Set the following environment variables:

```bash
# Google Cloud Project ID (REQUIRED)
export GOOGLE_CLOUD_PROJECT_ID="your-google-cloud-project-id"

# Path to your Google Cloud service account key file (REQUIRED)
# Download this from Google Cloud Console > IAM & Admin > Service Accounts
export GOOGLE_APPLICATION_CREDENTIALS="/path/to/your/service-account-key.json"
```

**Note**: The `GCSClient` uses service account authentication and requires both environment variables to be set.

## Service Account Setup

1. **Create a Service Account:**

- Go to Google Cloud Console
- Navigate to IAM & Admin > Service Accounts
- Click "Create Service Account"
- Give it a name and description

2. **Assign Permissions:**

- Add the following roles:
- Storage Admin (for full access)
- Storage Object Admin (for object operations only)
- Storage Object Viewer (for read-only access)

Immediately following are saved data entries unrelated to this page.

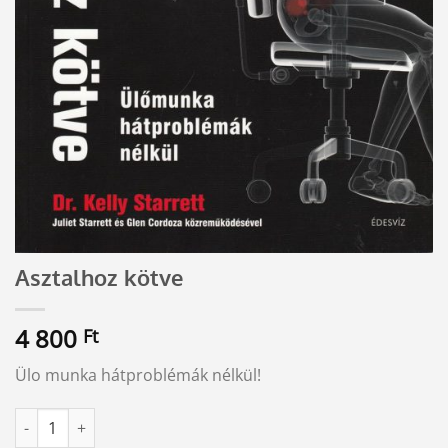
Asztalhoz kötve
4 800
Ft
Ülo munka hátproblémák nélkül!
Asztalhoz kötve mennyiség
Alternative: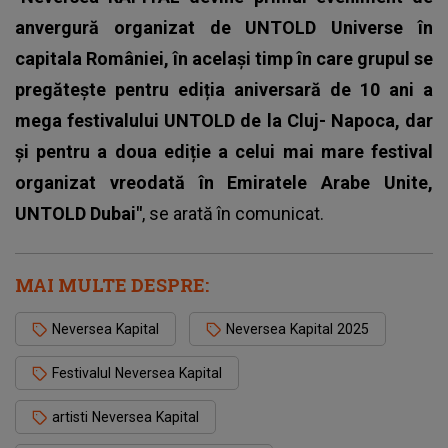
anvergură organizat de UNTOLD Universe în
capitala României, în același timp în care grupul se
pregătește pentru ediția aniversară de 10 ani a
mega festivalului UNTOLD de la Cluj- Napoca, dar
și pentru a doua ediție a celui mai mare festival
organizat vreodată în Emiratele Arabe Unite,
UNTOLD Dubai"
, se arată în comunicat.
MAI MULTE DESPRE:
Neversea Kapital
Neversea Kapital 2025
Festivalul Neversea Kapital
artisti Neversea Kapital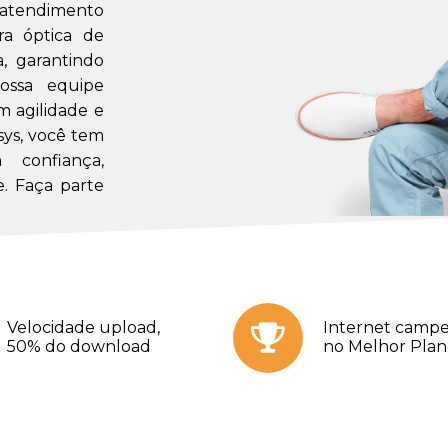
m atendimento
a óptica de
a, garantindo
ossa equipe
m agilidade e
sys, você tem
confiança,
. Faça parte
Velocidade upload,
Internet campe
50% do download
no Melhor Pla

3. **Create and Download Key:**

- Click on the service account
- Go to Keys tab
- Click "Add Key" > "Create new key"
- Choose JSON format
- Download the key file

4. **Set Environment Variable:**
```bash
export GOOGLE_APPLICATION_CREDENTIALS="/path/to/your/service-account-key.json"
```

## Testing

### Running Integration Tests

The project includes comprehensive integration tests that interact with actual Google Cloud Storage buckets. See the [tests/README.md](tests/README.md) for detailed instructions on:

- Setting up the test environment
- Running individual tests
- Understanding what each test does
- Troubleshooting common issues

### Quick Test Run

```bash
# Activate virtual environment
source venv/bin/activate

# Set environment variables
export GOOGLE_CLOUD_PROJECT_ID="your-project-id"
export GOOGLE_APPLICATION_CREDENTIALS="/path/to/service-account.json"

# Run all integration tests
python -m pytest tests/integration_test.py -v

# Run a specific test
python -m pytest tests/integration_test.py::TestIntegrations::test_create_bucket -v
```

## Advanced Features

### Logging

Each GCSClient instance has its own logger with configurable log levels:

```python
import logging

# Create client with debug logging
gcs_debug = GCSClient(log_level=logging.DEBUG)

# Create client with only warnings and errors
gcs_quiet = GCSClient(log_level=logging.WARNING)
```

### Error Handling

All methods return appropriate values on failure and log errors for debugging:

- **Boolean methods**: Return `False` on failure
- **List methods**: Return empty list `[]` on failure
- **Metadata method**: Returns `None` if file not found
- **All methods**: Log errors with detailed information

### Permissions

Some operations require specific permissions for your service account:

- **Storage Admin**: For creating/deleting buckets
- **Storage Object Admin**: For uploading/deleting files
- **Storage Object Viewer**: For listing and downloading files

If your service account lacks permissions, the module will log warnings and return appropriate failure values.

---

For more details, see the code and docstrings in `gcs_client.py`.